Another dynamic that probably justifies actively discouraging parking supply is the case of large retailers and large retail centres. Donald Shoup devoted a chapter of his famous book to this issue. His analysis made the case that parking for big retail often has an 'arms race' dynamic in which each establishment feels the need to provide ample parking and to offer it free-of-charge or at very low prices. He argued that everyone, including the retailers, would be better off if we could defuse this parking arms race. Parking maximums would do that even without being really restrictive.

So those were the six policy thrusts of Adaptive Parking: Respond, Engage, Share, Price, On-street control, and Discourage.  All of them WORK TOGETHER TO ACHIEVE THE GOALS that I mentioned at the beginning.

REASSURANCE

If all of this sounds too radical or ambitious, let me end with some reassurance.

None of the policies here force change to proceed faster than is feasible.

Nothing here can fairly be portrayed as social engineering.
 
Adaptive Parking just aims at making parking more responsive to its context and more responsive to change.
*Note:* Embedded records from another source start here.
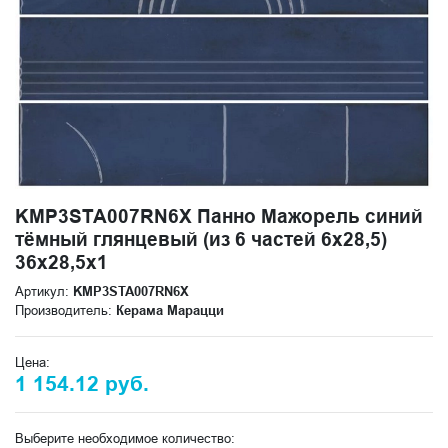
KMP3STA007RN6X Панно Мажорель синий
тёмный глянцевый (из 6 частей 6х28,5)
36x28,5x1
Артикул:
KMP3STA007RN6X
Производитель:
Керама Марацци
Цена:
1 154.12 руб.
Выберите необходимое количество: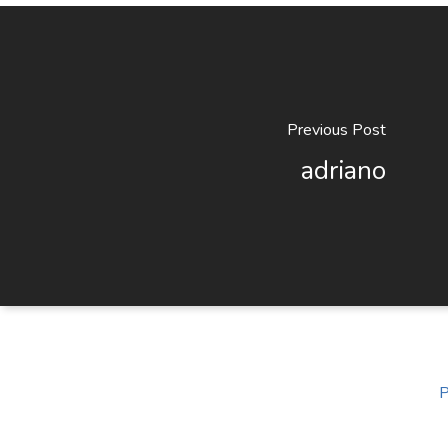
Previous Post
adriano
P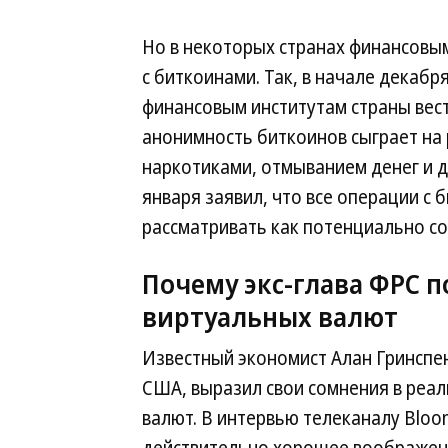
Но в некоторых странах финансовы
с биткоинами. Так, в начале декаб
финансовым институтам страны вест
анонимность биткоинов сыграет на
наркотиками, отмыванием денег и 
января заявил, что все операции с
рассматривать как потенциально с
Почему экс-глава ФРС 
виртуальных валют
Известный экономист Алан Гринспен
США, выразил свои сомнения в реа
валют. В интервью телеканалу Bloo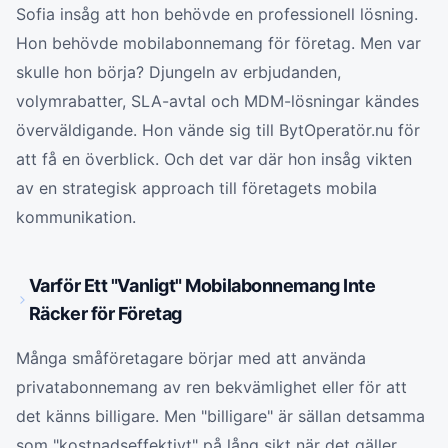
Sofia insåg att hon behövde en professionell lösning.
Hon behövde mobilabonnemang för företag. Men var
skulle hon börja? Djungeln av erbjudanden,
volymrabatter, SLA-avtal och MDM-lösningar kändes
överväldigande. Hon vände sig till BytOperatör.nu för
att få en överblick. Och det var där hon insåg vikten
av en strategisk approach till företagets mobila
kommunikation.
Varför Ett "Vanligt" Mobilabonnemang Inte
Räcker för Företag
Många småföretagare börjar med att använda
privatabonnemang av ren bekvämlighet eller för att
det känns billigare. Men "billigare" är sällan detsamma
som "kostnadseffektivt" på lång sikt när det gäller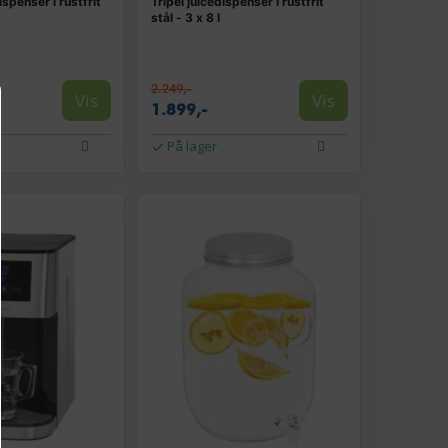
spenser i rustfrit
Tripel juicedispenser i rustfrit
stål - 3 x 8 l
2.249,-
Vis
Vis
1.899,-
På lager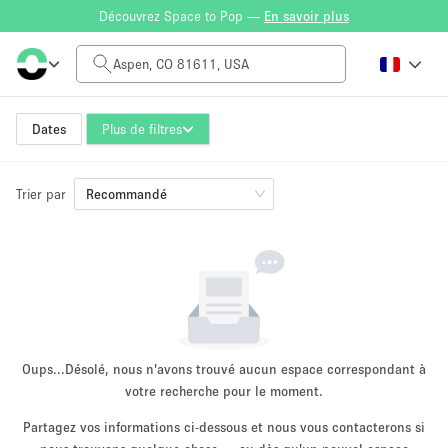
Découvrez Space to Pop —
En savoir plus
Tarif à la journée
$0
$5,000+
Dates
Plus de filtres
Trier par
Taille de l'espace
Recommandé
100 sq ft
5000+ sq ft
~ 13 personnes
~ 650 personnes
Type de projet
Oups...
Désolé, nous n'avons trouvé aucun espace correspondant à
votre recherche pour le moment.
Partagez vos informations ci-dessous et nous vous contacterons si
Vente au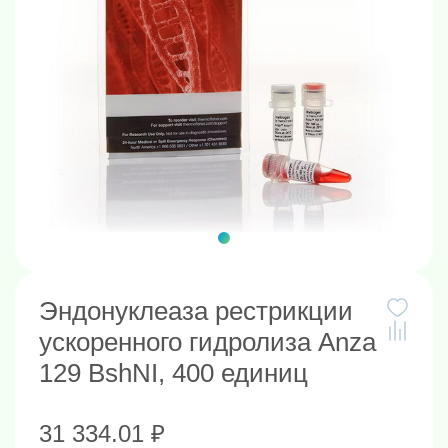
Эндонуклеаза рестрикции
ускоренного гидролиза Anza
129 BshNI, 400 единиц
31 334.01 ₽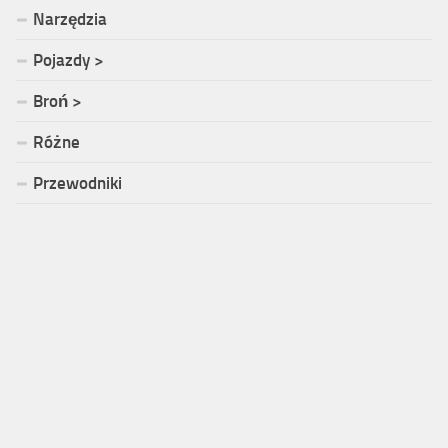
Narzędzia
Pojazdy >
Broń >
Różne
Przewodniki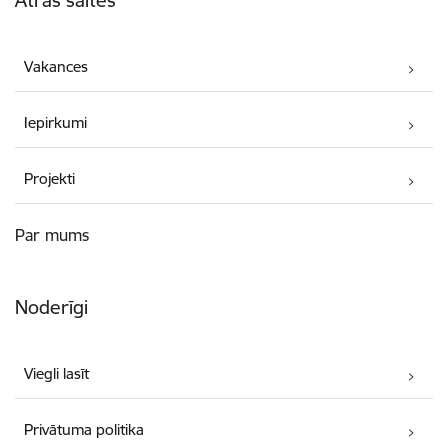
Vakances
Iepirkumi
Projekti
Par mums
Noderīgi
Viegli lasīt
Privātuma politika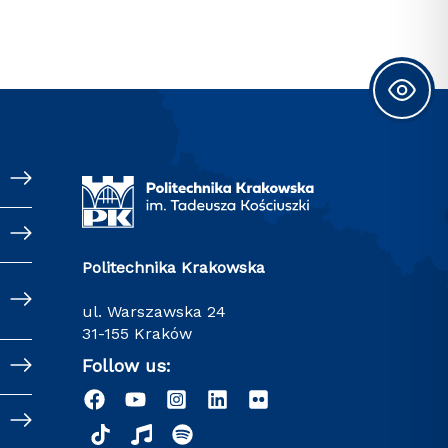
Politechnika Krakowska
ul. Warszawska 24
31-155 Kraków
Follow us: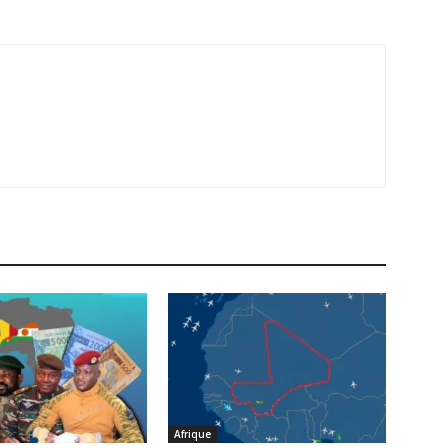
Afrique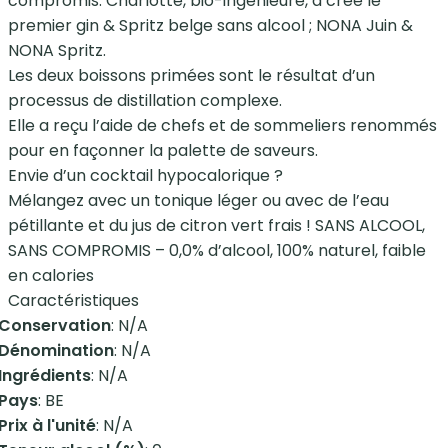
compromis. Charlotte, bio-ingénieure, a créé le
premier gin & Spritz belge sans alcool ; NONA Juin &
NONA Spritz.
Les deux boissons primées sont le résultat d’un
processus de distillation complexe.
Elle a reçu l’aide de chefs et de sommeliers renommés
pour en façonner la palette de saveurs.
Envie d’un cocktail hypocalorique ?
Mélangez avec un tonique léger ou avec de l’eau
pétillante et du jus de citron vert frais ! SANS ALCOOL,
SANS COMPROMIS – 0,0% d’alcool, 100% naturel, faible
en calories
Caractéristiques
Conservation
: N/A
Dénomination
: N/A
Ingrédients
: N/A
Pays
: BE
Prix à l'unité
: N/A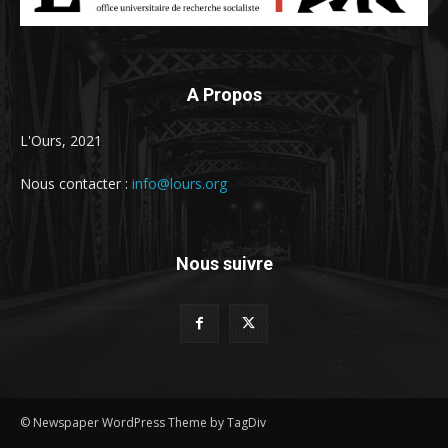
A Propos
L'Ours, 2021
Nous contacter :
info@lours.org
Nous suivre
© Newspaper WordPress Theme by TagDiv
Having prices that respond to change and having shared or public parking helps reassure that Relaxing about parking supply won’t be a problem.

And we only Discourage parking supply in cases where doing so is very much appropriate.

Adaptive Parking is inherently incremental. Even a rapid adoption of Adaptive Parking will generally result in only incremental or gradual changes in local parking supply, prices, and behaviour. It doesn’t suddenly diminish parking supply or force prices soaring.

But any locality, including yours, can start on Adaptive Parking in ways that suit your current situation. No matter what your starting point is, there are steps to take in the general direction of more Adaptive Parking. 
 
It is not a rigid set of policies but a set of policy thrusts in a direction.